Professional standards of school counseling advocate for school-wide collaboration to meet students’ developmental needs; however, a review of literature resulted in only one study exploring ways school counselors and school nurses could collaborate to benefit students. These two professions are critical to the health and well-being of children and are not involved in academic or discipline services, thus alleviating some of the power differentials between school professionals and children and allowing for more authentic and engaging relationships. Prioritizing interprofessional education (IPE) for school nurses and school counselors is a proactive approach to better address the mental health needs of students. By breaking down disciplinary barriers and promoting collaboration, IPE enhances the ability of these professionals to provide comprehensive and effective care, ultimately benefiting the well-being of students in educational settings. Together, they can jointly manage student mental health needs by creating built-in systems for assessment and referral.
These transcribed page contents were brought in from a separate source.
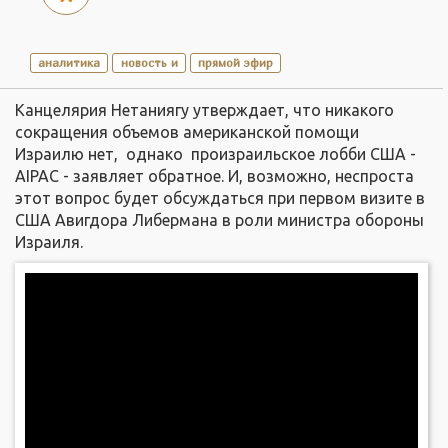
аналитика
новость и
прямой эфир
Канцелярия Нетаниягу утверждает, что никакого
сокращения объемов американской помощи
Израилю нет, однако произраильское лобби США -
AIPAC - заявляет обратное. И, возможно, неспроста
этот вопрос будет обсуждаться при первом визите в
США Авигдора Либермана в роли министра обороны
Израиля.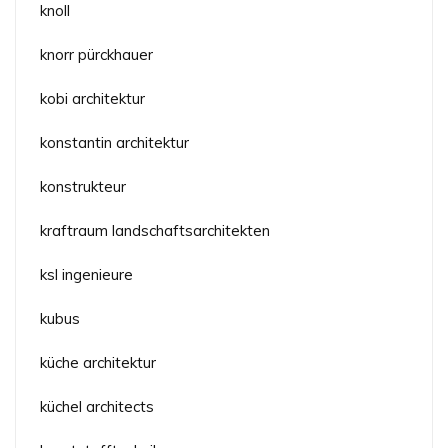
knoll
knorr pürckhauer
kobi architektur
konstantin architektur
konstrukteur
kraftraum landschaftsarchitekten
ksl ingenieure
kubus
küche architektur
küchel architects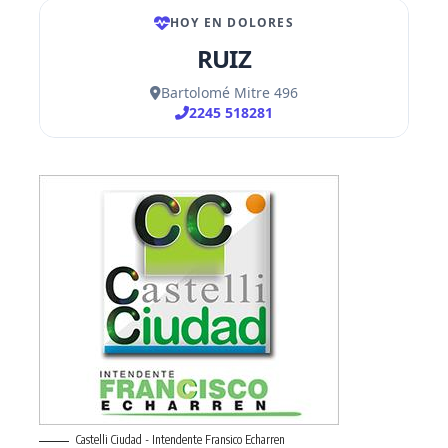
Castelli Ciudad - Intendente Fransico Echarren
Early intervention is essential to ensure healthy development into adulthood. To meet this growing need, it is vital that professionals within the school collaborate and receive adequate training in identification, assessment, and treatment of childhood mental health. Schools have the capacity to meet this growing need through training, support, and collaboration. Ensuring school professionals collaborate is essential, as is the need to hire and adequately train school nurses and school counselors to provide the necessary services for children.